EXCERPTED DATA:
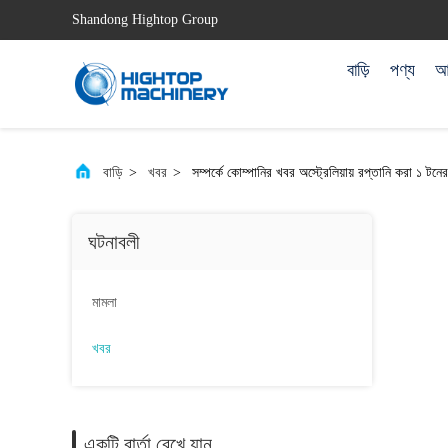
Shandong Hightop Group
বাড়ি
পণ্য
আম
বাড়ি
>
খবর
>
সম্পর্কে কোম্পানির খবর অস্ট্রেলিয়ায় রপ্তানি করা ১ টনে
ঘটনাবলী
মামলা
খবর
একটি বার্তা রেখে যান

TASK OBJECTIVE: Each entry above should be returned exactly as written, minus its pictures.

RESULT OF THE TASK:
Shandong Hightop Group
বাড়ি
পণ্য
আম
বাড়ি
>
খবর
>
সম্পর্কে কোম্পানির খবর অস্ট্রেলিয়ায় রপ্তানি করা ১ টনে
ঘটনাবলী
মামলা
খবর
একটি বার্তা রেখে যান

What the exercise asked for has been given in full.